The reason why their fighting stance is to look bigger is because they don’t really want to fight. They’re actually kind of pathetic. Their claws can scratch, but they don’t break skin. They don’t have teeth or venom. They’re pathetic in a fight. No, their fighting stance is designed to stop a fight before it starts. That is probably why their fighting face is so endearing to humans. Lookit the lil lizard trying to look tough!


You’ll also notice that at no point in the video does either lizard ever whip out this face. The lizards remain calm and collected the entire time. When the one lizard does feel threatened, he simply walks away. He doesn’t even run, just walks. The other lizard takes a few steps towards the cat, and then another few steps. The kitten freaks out, but part of the humor is that the reaction is entirely over-the-top. The lizard shows no sign of wanting to fight, and even if the lizard did want to fight, the kitten has bigger claws and a faster reaction time.

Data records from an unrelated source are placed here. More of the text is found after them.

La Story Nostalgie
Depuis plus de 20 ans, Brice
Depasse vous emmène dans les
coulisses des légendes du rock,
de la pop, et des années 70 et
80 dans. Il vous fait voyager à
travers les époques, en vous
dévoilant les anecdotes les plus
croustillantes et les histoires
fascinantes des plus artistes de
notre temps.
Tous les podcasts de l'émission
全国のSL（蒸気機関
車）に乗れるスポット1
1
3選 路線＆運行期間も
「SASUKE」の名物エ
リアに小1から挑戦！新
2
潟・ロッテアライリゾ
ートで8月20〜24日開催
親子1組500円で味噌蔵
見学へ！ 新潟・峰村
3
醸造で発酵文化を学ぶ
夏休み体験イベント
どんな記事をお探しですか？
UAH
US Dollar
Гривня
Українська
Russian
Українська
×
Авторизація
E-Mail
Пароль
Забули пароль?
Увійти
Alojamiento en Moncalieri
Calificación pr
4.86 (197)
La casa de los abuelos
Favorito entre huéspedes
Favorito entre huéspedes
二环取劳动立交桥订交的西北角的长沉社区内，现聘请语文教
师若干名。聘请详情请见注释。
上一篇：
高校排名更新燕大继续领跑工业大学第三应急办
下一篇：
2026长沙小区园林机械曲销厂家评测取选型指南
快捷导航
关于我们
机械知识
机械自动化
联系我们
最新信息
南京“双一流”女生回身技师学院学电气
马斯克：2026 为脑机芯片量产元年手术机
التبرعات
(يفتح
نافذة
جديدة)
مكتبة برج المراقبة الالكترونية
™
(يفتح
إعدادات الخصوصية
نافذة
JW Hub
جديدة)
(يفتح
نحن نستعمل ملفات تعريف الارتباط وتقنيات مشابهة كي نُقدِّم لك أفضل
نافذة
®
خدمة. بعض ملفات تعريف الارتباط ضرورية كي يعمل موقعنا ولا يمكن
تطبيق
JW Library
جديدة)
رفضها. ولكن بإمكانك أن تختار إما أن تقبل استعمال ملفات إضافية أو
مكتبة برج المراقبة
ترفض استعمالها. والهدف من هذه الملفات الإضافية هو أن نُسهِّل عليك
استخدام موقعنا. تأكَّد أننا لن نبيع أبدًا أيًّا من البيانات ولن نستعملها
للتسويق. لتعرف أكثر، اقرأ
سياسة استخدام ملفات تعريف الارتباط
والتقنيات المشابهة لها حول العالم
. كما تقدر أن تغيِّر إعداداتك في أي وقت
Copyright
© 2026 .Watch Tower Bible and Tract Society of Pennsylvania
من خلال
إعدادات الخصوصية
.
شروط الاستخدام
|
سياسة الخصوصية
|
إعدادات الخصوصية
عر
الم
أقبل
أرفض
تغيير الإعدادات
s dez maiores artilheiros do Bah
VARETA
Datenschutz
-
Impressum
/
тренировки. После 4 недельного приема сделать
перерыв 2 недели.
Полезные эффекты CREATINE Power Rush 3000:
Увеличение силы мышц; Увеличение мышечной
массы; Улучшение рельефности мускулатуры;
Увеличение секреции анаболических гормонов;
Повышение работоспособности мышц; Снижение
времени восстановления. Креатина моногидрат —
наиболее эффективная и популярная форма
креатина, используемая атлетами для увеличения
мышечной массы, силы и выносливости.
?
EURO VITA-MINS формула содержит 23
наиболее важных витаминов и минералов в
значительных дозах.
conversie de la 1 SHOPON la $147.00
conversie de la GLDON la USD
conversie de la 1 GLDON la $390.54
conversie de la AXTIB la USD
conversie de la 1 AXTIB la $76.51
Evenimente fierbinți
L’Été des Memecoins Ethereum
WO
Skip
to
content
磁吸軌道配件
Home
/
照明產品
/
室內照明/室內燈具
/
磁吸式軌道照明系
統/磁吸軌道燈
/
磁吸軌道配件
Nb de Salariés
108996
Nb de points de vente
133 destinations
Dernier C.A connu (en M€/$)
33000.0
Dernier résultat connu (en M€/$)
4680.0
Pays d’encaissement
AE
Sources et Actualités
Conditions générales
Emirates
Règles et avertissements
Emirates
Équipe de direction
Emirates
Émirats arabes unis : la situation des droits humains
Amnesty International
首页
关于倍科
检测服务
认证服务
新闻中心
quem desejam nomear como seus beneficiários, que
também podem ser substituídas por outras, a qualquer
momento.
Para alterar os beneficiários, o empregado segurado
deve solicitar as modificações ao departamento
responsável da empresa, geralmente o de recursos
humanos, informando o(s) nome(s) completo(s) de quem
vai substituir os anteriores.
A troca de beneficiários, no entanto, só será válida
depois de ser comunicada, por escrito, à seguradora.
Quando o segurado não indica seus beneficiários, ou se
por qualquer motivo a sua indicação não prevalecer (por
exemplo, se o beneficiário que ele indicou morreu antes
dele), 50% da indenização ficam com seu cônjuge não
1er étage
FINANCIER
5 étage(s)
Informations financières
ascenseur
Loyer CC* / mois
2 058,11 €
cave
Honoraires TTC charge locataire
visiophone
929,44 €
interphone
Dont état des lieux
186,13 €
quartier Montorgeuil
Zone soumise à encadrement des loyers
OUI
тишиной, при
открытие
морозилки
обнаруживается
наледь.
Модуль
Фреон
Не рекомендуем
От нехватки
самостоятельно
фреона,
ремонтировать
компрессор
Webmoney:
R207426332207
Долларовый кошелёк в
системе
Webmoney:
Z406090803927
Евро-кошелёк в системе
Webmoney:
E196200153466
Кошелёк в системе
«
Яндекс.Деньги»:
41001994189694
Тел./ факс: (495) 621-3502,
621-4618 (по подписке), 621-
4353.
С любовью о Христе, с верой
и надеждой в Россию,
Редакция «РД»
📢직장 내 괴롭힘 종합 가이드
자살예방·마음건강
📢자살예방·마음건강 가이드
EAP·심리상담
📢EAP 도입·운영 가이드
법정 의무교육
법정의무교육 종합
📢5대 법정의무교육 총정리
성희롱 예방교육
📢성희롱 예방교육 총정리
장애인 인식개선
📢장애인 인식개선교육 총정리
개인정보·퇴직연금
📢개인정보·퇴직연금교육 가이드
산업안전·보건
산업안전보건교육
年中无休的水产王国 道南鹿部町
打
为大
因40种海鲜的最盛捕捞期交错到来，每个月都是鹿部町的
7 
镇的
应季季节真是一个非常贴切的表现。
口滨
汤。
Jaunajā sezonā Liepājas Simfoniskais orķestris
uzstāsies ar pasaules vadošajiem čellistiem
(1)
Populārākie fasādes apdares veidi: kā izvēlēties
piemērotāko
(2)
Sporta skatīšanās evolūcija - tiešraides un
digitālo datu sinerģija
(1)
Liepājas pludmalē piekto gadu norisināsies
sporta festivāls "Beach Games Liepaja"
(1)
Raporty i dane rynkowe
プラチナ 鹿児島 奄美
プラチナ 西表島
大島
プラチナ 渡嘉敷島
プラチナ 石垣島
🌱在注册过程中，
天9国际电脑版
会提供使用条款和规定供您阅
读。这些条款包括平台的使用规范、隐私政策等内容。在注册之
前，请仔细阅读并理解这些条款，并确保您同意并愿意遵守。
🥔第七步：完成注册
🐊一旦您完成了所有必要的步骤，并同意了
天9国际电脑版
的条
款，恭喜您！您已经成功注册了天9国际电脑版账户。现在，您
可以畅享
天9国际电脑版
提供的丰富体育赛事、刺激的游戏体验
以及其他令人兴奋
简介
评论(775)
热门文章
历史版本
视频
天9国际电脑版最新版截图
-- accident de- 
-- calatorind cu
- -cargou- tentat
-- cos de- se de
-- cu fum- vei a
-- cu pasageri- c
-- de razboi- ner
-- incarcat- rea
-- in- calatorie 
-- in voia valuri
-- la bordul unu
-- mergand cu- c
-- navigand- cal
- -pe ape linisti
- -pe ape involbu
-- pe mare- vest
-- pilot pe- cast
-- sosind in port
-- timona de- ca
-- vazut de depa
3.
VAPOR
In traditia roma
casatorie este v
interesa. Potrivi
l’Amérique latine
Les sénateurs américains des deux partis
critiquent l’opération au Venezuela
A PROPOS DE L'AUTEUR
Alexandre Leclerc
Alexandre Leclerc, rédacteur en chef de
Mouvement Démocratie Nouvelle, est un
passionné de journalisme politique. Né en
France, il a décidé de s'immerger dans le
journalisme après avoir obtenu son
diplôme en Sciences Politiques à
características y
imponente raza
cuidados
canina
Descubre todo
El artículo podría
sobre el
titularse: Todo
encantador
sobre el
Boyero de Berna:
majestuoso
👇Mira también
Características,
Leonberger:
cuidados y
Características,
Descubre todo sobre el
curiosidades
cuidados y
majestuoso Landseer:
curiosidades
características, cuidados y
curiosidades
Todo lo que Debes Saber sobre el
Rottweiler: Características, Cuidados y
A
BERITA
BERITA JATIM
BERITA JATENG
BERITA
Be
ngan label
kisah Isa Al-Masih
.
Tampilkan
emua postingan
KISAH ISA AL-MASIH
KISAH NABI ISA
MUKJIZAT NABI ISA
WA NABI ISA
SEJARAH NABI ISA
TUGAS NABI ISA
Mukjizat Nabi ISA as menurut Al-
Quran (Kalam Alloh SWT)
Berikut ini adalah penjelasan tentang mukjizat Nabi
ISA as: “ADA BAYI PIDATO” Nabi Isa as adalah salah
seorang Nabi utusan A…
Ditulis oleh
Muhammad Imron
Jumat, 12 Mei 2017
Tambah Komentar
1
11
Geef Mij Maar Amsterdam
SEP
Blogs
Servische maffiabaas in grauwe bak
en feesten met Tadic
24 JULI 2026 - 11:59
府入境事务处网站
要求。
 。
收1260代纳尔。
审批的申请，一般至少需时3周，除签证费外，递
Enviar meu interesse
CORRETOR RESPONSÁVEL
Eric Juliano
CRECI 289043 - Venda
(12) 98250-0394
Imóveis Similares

Here is a video that went viral for a while that was a much more accurate depiction of cat/lizard relations. The lizard might be mildly freaking out, but makes very few signs of it — those signs are easily interpreted by the uneducated viewer as a sign of enjoying the cuddling. The cat is entirely in control of the relationship. Absolutely no one would see this video and think the cat is danger. Cats are more powerful than bearded dragons. Even kittens are more powerful than bearded dragons.